| INSTRUCTIONS FOR THE TASK |
Lines from the one containing "提供热门免费电影、综艺节目、动漫动画、高清电视剧全集在" through the end of the entries below: set them down exactly, both ends included, with nothing added.

(Collected data)
[Start of section]

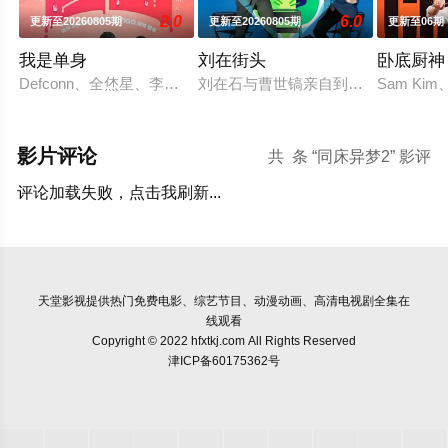
2.0
6.0
更新至20260805期
更新至20260805期
更新至06期
我是单身
刘在街头
卧底厨神
Defconn、全烋星、李伊庚确定成为SBS PLUS、skyTV的
刘在石与曹世镐亲自到人们的日常生
Sam K
影片评论
共
条 “同床异梦2” 影评
评论加载失败，点击我刷新...
天堂影视
提供热门免费电影、综艺节目、动漫动画、高清电视剧全集在
线观看
Copyright © 2022 hfxtkj.com All Rights Reserved
津ICP备60175362号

[End of section]

| SOLVED EXERCISE |
提供热门免费电影、综艺节目、动漫动画、高清电视剧全集在
线观看
Copyright © 2022 hfxtkj.com All Rights Reserved
津ICP备60175362号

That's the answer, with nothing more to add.